What needs to be done: From the line containing "deploying a sophisticated" through the last line of the entries below, repeat each line word for word and leave out the rest.

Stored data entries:
"""

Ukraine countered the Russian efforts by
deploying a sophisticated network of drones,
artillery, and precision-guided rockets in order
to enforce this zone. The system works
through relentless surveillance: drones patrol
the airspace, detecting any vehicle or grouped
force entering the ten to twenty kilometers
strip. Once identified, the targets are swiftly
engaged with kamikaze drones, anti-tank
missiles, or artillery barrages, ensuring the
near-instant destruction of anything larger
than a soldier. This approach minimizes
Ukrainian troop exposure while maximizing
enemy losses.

"""

Reply:
deploying a sophisticated network of drones,
artillery, and precision-guided rockets in order
to enforce this zone. The system works
through relentless surveillance: drones patrol
the airspace, detecting any vehicle or grouped
force entering the ten to twenty kilometers
strip. Once identified, the targets are swiftly
engaged with kamikaze drones, anti-tank
missiles, or artillery barrages, ensuring the
near-instant destruction of anything larger
than a soldier. This approach minimizes
Ukrainian troop exposure while maximizing
enemy losses.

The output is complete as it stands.